What are Typical Investment Management Fees?

Typical investment management fees can range depending on the type of investment, the type of account and the type of investment manager.

Q: I am 64 years old, retired, with a pension from a state government.  I am considering investing a portion of my IRA funds in a managed portfolio. The proposed portfolio is 83 percent bonds and 17 percent stocks.  The management fee is 1.1 percent. Is that a reasonable fee for such an account?

A: The quick answer to that question is dependent on whether you have compared that fee with other comparable managed portfolio accounts with other companies. You also need to see if there are any other fees involved. Some companies will require you to pay a percentage of the amount you invest upfront when you deposit the money. Others may require a fee to withdraw the money during the first three to six years of handling your account.

Still other funds have other fees in addition to the management fee.

Make sure you know what all the fees and expenses are to this account before you invest. Given that there are other investment options with far lower fee structures, you then need to determine if this managed portfolio is right for you.

You’ve indicated the ration that’s in the account between bonds and stocks and then need to make sure you understand the risks involved in having your portfolio highly leveraged with bonds. If you are comfortable with that choice, then your comparison will be with other companies that offer similar products and then comparing the fees and costs.

Finally, when you see what all the fees and costs are, you then should see whether the managed fund that you are considering has had a track record that is better or worse than other comparable funds. While those past returns may not indicate whether they will perform well in the future, you probably don’t want to be with a company that generally has lagged the market and may continue to lag the market. Given this information, you then need to see whether this fund and other comparable funds have done better than lower cost index funds.

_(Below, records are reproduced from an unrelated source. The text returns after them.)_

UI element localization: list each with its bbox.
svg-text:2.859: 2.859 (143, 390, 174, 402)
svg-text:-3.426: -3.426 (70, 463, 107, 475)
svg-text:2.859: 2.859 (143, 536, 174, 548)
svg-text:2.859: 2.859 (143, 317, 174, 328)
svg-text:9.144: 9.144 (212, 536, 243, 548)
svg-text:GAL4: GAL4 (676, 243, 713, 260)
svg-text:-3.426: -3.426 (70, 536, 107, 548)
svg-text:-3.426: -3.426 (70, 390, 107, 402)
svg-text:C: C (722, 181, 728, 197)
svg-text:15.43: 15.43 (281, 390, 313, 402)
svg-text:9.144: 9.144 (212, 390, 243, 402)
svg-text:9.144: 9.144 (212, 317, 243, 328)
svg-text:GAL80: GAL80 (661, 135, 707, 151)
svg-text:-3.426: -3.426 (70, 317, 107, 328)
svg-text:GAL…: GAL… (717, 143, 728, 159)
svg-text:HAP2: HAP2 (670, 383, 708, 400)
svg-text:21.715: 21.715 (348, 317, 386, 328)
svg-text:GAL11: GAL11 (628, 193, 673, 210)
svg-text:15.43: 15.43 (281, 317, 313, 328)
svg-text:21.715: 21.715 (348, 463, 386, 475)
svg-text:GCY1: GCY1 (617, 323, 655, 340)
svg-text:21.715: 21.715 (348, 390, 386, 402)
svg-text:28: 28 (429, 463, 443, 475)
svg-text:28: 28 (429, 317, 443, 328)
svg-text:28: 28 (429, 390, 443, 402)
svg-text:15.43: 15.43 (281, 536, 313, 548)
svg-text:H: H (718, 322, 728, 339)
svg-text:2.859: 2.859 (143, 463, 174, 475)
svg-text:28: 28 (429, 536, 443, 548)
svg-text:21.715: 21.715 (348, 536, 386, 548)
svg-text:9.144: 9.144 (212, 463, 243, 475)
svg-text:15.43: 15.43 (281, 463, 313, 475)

You could be better off putting 83 percent of your money in an index bond fund and 17 percent in an index stock market fund. Some index funds have expense ratios that are one-tenth to one-fifth of the managed fund expense you were quoted. Those are your choices to make and you may elect to talk further with a financial adviser or even a representative of the company offering the managed fund and then talk to a representative at a different company offering a low-cost index fund.